Work task: Every line below that holds the string "Egypt" must be copied.

Extracted page text data
-*-*-

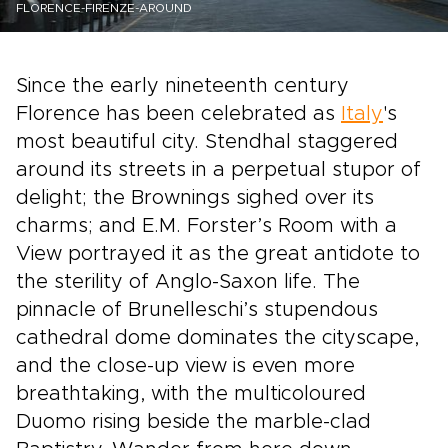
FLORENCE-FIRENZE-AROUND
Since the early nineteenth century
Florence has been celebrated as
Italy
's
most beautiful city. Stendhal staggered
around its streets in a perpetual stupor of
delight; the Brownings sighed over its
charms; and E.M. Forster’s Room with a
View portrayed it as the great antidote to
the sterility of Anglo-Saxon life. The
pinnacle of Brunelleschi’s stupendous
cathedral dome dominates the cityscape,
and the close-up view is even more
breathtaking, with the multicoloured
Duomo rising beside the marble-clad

-*-*-

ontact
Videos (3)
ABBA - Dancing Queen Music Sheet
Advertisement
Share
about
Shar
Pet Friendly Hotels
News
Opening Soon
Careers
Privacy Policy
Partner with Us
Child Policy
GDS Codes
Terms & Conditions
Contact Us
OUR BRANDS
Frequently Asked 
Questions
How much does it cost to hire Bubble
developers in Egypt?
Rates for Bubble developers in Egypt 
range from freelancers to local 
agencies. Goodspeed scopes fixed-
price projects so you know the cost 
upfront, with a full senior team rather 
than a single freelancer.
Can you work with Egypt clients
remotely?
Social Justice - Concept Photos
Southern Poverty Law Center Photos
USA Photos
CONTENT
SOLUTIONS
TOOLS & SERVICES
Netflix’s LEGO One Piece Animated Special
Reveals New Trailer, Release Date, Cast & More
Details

-*-*-

Finished exercise:
developers in Egypt?
Rates for Bubble developers in Egypt 
Can you work with Egypt clients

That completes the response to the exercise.